Drone delivery pioneer, Zipline, revealed its latest aircraft, Platform 2, on Wednesday. Platform 2 combines fixed-wing flight with hovering propellers, allowing a small “droid” to lower packages from 330 feet onto driveways, sidewalks, or other open areas.
Since 2016, the San Francisco-based company has made a lot of progress in the rapidly growing market for drone deliveries. With its first-generation delivery drones, the company has successfully made over 500,000 deliveries, mostly in Rwanda and Ghana but also in Utah, Arkansas, and North Carolina.
Zipline's Platform 2 delivery drone
Compared to Zipline's first drone delivery system, Platform 2 is more innovative because it can hover in place and lower packages using a tether simultaneously. This makes it more appealing to a wider range of customers and increases its potential market share.
“We have built the closest thing to teleportation ever created – a smooth, ultrafast, convenient, and truly magical autonomous logistics system that serves all people equally, wherever they are,” said Keller Rinaudo Cliffton, co-founder, and CEO of Zipline, in a statement.
Although the first iteration of Platform 1's fixed-wing design is efficient, the process of dropping packages by parachute requires an open area that is the size of two parking lots.
“Our next-generation platform will enable us to operate with the precision needed to fly safely into more complex environments and over more highly populated areas,” Okeoma Moronu, Zipline's leader of aviation regulatory affairs, said.
Sweetgreen for food delivery, Michigan Medicine and Intermountain Health for prescription deliveries, MultiCare Health System for medical devices, and the Rwandan government for residential, hotel, and medical facility deliveries in Kigali are among the customers who plan to use Zipline's new Platform 2 drones.
Wing, Alphabet's drone delivery division, has previously used tethers.

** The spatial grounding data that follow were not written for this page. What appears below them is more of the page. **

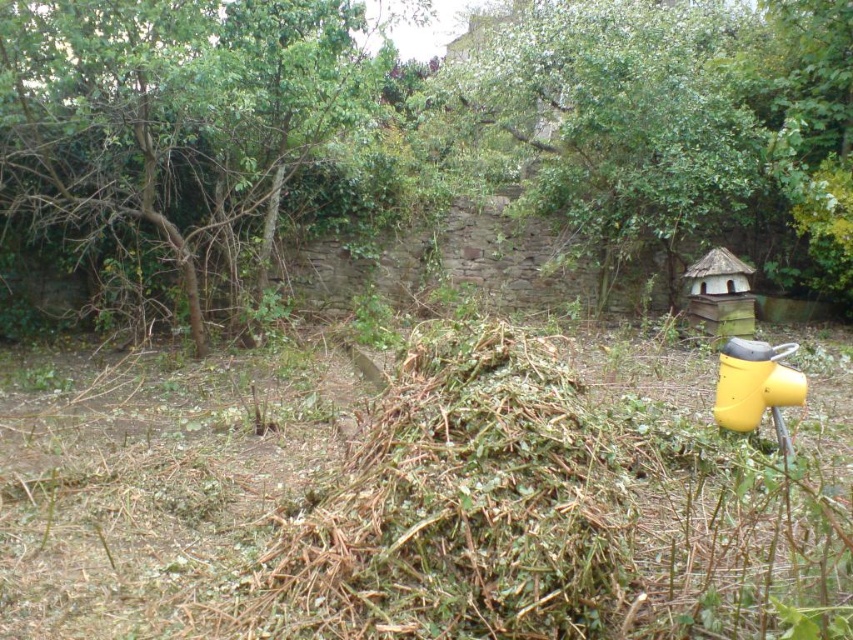 You are a gardener who needs to water the green leafy tree at upper center using the yellow plastic hydrant at lower right. Can you reach the tree with the hydrant hose if the hose is 10 meters long?

The green leafy tree at upper center is located above the yellow plastic hydrant at lower right. Since the hydrant is at lower right and the tree is above it, the vertical distance between them must be considered. However, the horizontal distance isn not specified. Assuming the hose can reach vertically, the 10 meters should be sufficient as vertical distance is likely less than 10 meters. Therefore, yes, the hose can reach.

You are a gardener who needs to water the green leafy tree at upper left and the yellow plastic hydrant at lower right. Which object requires more water because of its size?

The green leafy tree at upper left requires more water because it is bigger than the yellow plastic hydrant at lower right.

You are a gardener looking at the two green leafy trees in the garden. Which tree is closer to you, the green leafy tree at upper left or the green leafy tree at upper center?

The green leafy tree at upper left is closer to you because it is in front of the green leafy tree at upper center.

Zipline's droid, on the other hand, has three propellers, allowing for a smaller delivery area of about 6 feet, even in rain, darkness, and high winds.
In addition to worries about safety and privacy, money, and getting permission from the government, noise is one of the problems. As a result of the longer tether, noise levels have been reduced to something resembling the sound of rustling leaves, which addresses a key concern regarding drone deliveries.

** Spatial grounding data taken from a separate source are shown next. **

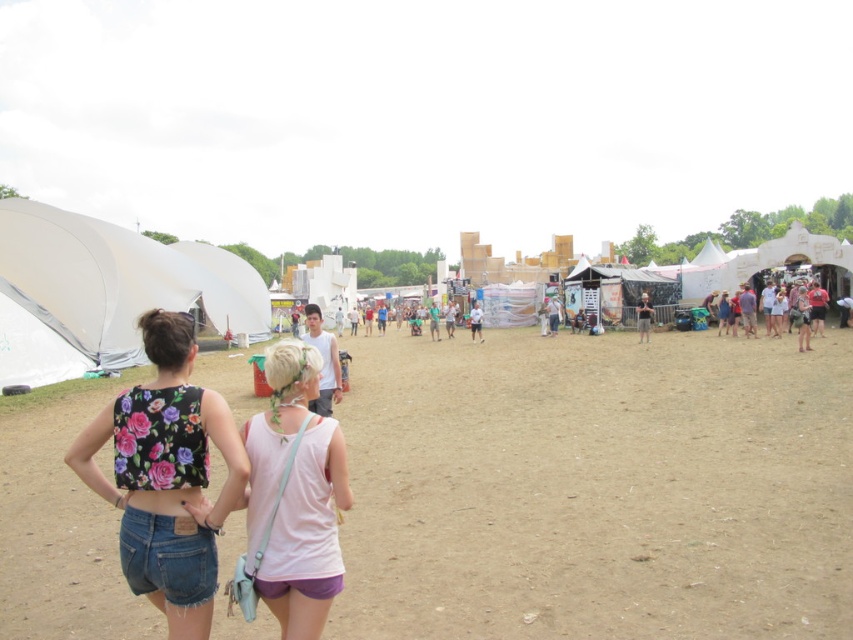 Does white matte tent at left come behind pink fabric tank top at center?

Yes.

Who is positioned more to the left, white matte tent at left or pink fabric tank top at center?

white matte tent at left is more to the left.

Is point (111, 237) positioned before point (253, 419)?

That is False.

In preparation for a 10,000-flight test program that will begin later this year, Zipline intends to construct a fleet of one hundred Platform 2 aircraft, also known as Zips and droids.
The company anticipates beginning customer deliveries by the beginning of 2024, with Platform 1 drones continuing for longer-range deliveries.
Drone deliveries beyond visual line of sight
Zipline is also trying to get approval from the Federal Aviation Administration (FAA) for flights that happen beyond the pilot's line of sight (BVLOS). This is an essential step for growing the drone delivery business in the US.
The second-generation drones used by Zipline can carry payloads of up to 8 pounds, making them ideal for delivering medical supplies, restaurant meals, groceries, and other items of a similar size.
The maximum distance that the drone can travel from its hub is 10 miles, and it can travel up to 24 miles on longer flights. This increased range will make it easier to make the transition from operations based on a hub-and-spoke model to those based on a network with multiple hubs and docking stations, which is a style of operation similar to that utilized by Wing.
“The reason that number is important, is that when you look at e-commerce in the US, a vast majority of packages weigh five pounds or less,” said Rinaudo Cliffton.
The head of engineering at Zipline, Jo Mardall, explained that the company's next-generation platform would function as a point-to-point network, with docks dispersed across a variety of locations such as restaurants, stores, and warehouses.
“Just like modern cars use sensors and cameras to understand the world around it, our droid will have a robust onboard sensor suite, including GPS and visual sensors, which it will use to maneuver and help ensure a delivery site is free from kids, dogs or other obstacles,” Jo Mardall, head of engineering at Zipline reportedly said.
When a drone reaches a dock, it will charge its batteries and then lower itself so that it can be loaded. The software utilized by Zipline ensures automatic network distribution and directs Zips to the dock that is best suited to their needs, whether that be for recharging or for order pickup.